# Exercise aim
Copy the entries below word for word, but omit any pictures they contain.

Page images and extracted text

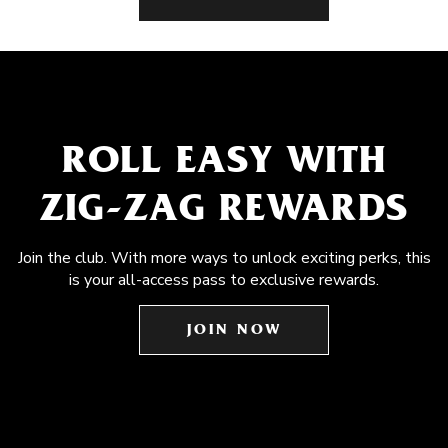
ROLL EASY WITH
ZIG-ZAG REWARDS
Join the club. With more ways to unlock exciting perks, this
is your all-access pass to exclusive rewards.
JOIN NOW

# Result for this task
ROLL EASY WITH
ZIG-ZAG REWARDS
Join the club. With more ways to unlock exciting perks, this
is your all-access pass to exclusive rewards.
JOIN NOW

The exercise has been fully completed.